Julius West leva la tête, une expression d’intense surprise sur le visage. Puis, brusquement, il éclata d’un rire hystérique, se tapant les cuisses avec les mains. Un peu plus il allait se rouler par terre.

— Oh ! man, fit-il, c’est trop drôle ! Mais, pauvre con, si je faisais ça, je serais mort en sortant d’ici et tous les flics de Harlem ne pourraient pas me protéger. Ils me couperaient en morceaux, ils m’étriperaient. Oh ! man, ce que c’est drôle. Il est marrant ton copain, dit-il à Jeanie. T’as rien d’autre pour moi ?

Il fixa Malko, soudain haineux, et ajouta :

— En plus, les Panthères, je les aime. Ce sont les seuls assez gonflés pour descendre des saloperies de flics comme celui qui est dehors. Tu penses pas que je vais travailler contre eux. Maintenant foutez le camp et laissez-moi dormir. Si j’ai pas un avocat demain matin, je vais faire un tel ramdam qu’on m’entendra jusqu’à la Maison-Blanche.

Jeanie fit signe à Malko de ne pas insister. Ils sortirent tous les deux de la cellule. Jeanie se pencha vers le flic de garde.

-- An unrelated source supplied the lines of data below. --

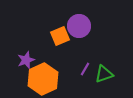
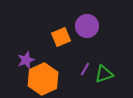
purple circle: moved 8 px right
orange square: moved 1 px right, 1 px down
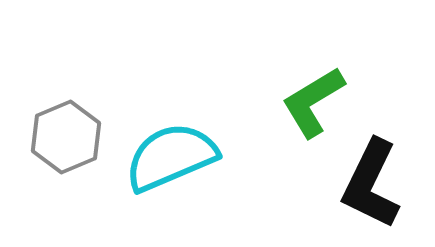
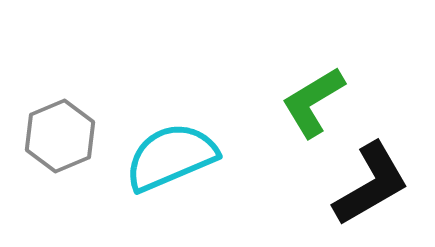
gray hexagon: moved 6 px left, 1 px up
black L-shape: rotated 146 degrees counterclockwise
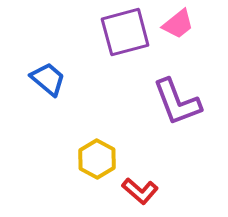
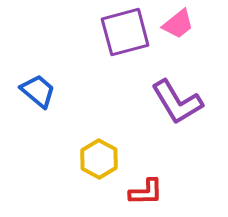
blue trapezoid: moved 10 px left, 12 px down
purple L-shape: rotated 10 degrees counterclockwise
yellow hexagon: moved 2 px right
red L-shape: moved 6 px right, 1 px down; rotated 42 degrees counterclockwise
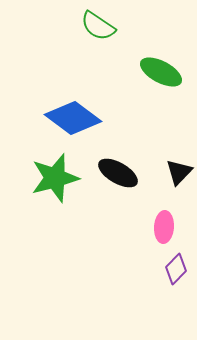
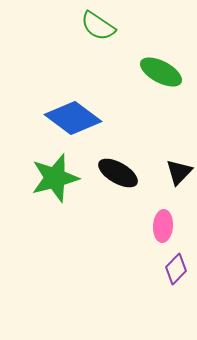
pink ellipse: moved 1 px left, 1 px up
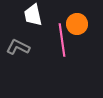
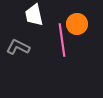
white trapezoid: moved 1 px right
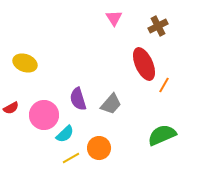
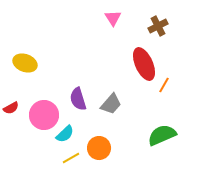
pink triangle: moved 1 px left
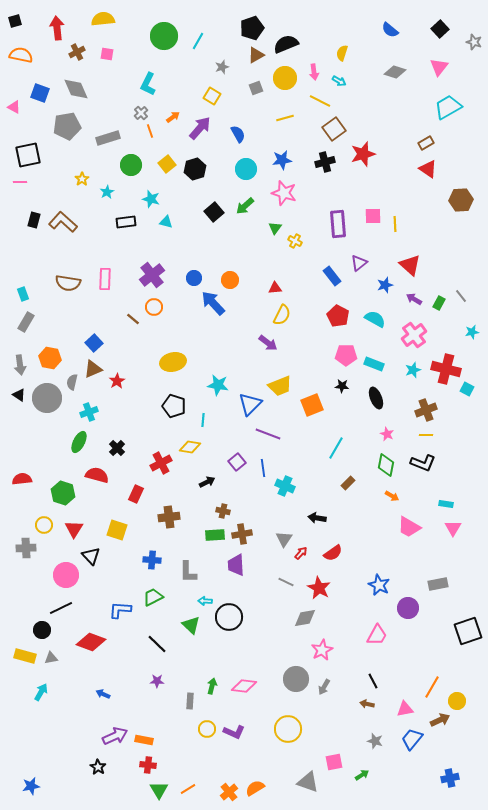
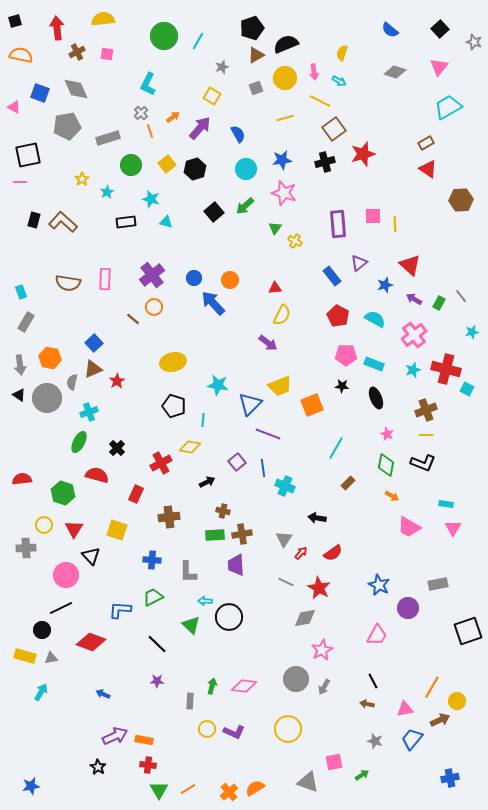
cyan rectangle at (23, 294): moved 2 px left, 2 px up
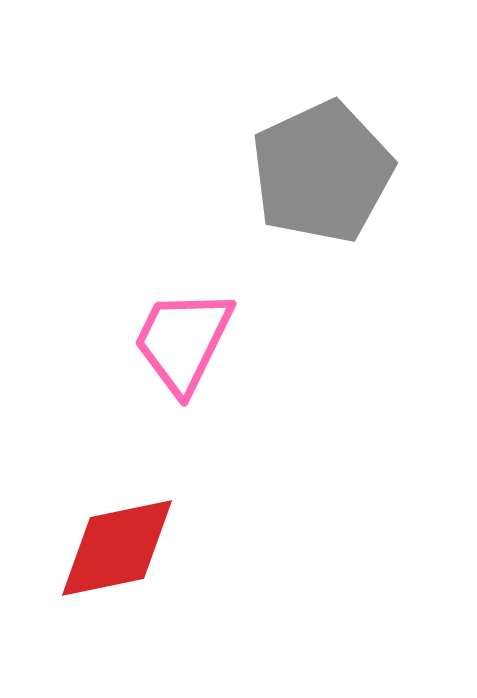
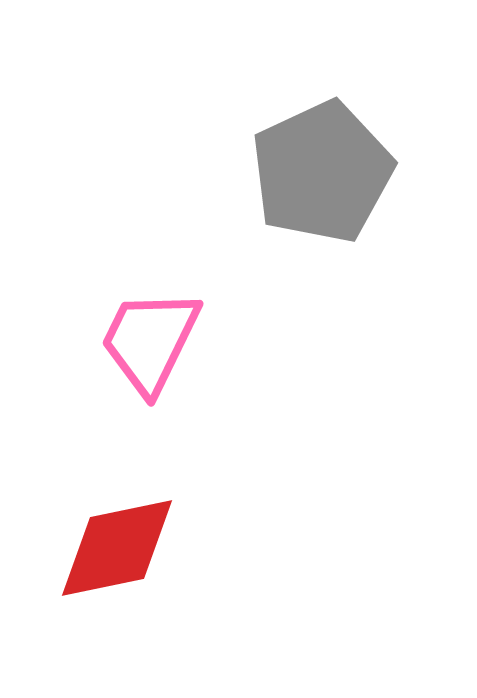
pink trapezoid: moved 33 px left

— On va prendre un hamburger en face. Prévenez-vous quand ça commencera à aller vraiment mal. Et surtout n’appelez pas le toubib. C’est O.K. avec le capitaine.

Elle expliqua à Malko :

— Je connais Julius West. C’est un camé lui aussi. Dans une heure, il va commencer à sentir le manque. La première dose qu’il a achetée était pour lui. Quand il est dans cet état il ferait n’importe quoi pour qu’on lui donne de la drogue. Mais il peut en mourir s’il n’en a pas. C’est un risque à courir. Même comme cela, je ne sais pas s’il acceptera de parler. Les Panthères leur font peur à tous. Le mois dernier, elles ont découpé à la hache un indic qui avait parlé d’eux. Les chevilles ; les genoux, les cuisses, les bras, la tête. Ils ont mis les morceaux dans un sac et déposé le sac chez la femme du gars.

— Espérons, dit Malko.

* * *

On entendait les hurlements depuis le bout du couloir. À vous glacer le sang. Même les autres prisonniers se bouchaient les oreilles. Malko frissonna d’horreur. Le policier qui les reçut était grisâtre.

— J’espère que vous allez le calmer, dit-il. Sinon je vais le flinguer d’ici la fin de la nuit. Je ne suis pas payé pour garder les fous.

Julius hurlait d’une façon ininterrompue, comme un animal qu’on égorge. Jeanie était pâle elle aussi. Elle remarqua :

— Cela a été plus vite que je ne pensais. Il doit être camé à mort maintenant. Pauvre type. Penser qu’il est venu du Tennessee pour vivre à Harlem, pour être heureux.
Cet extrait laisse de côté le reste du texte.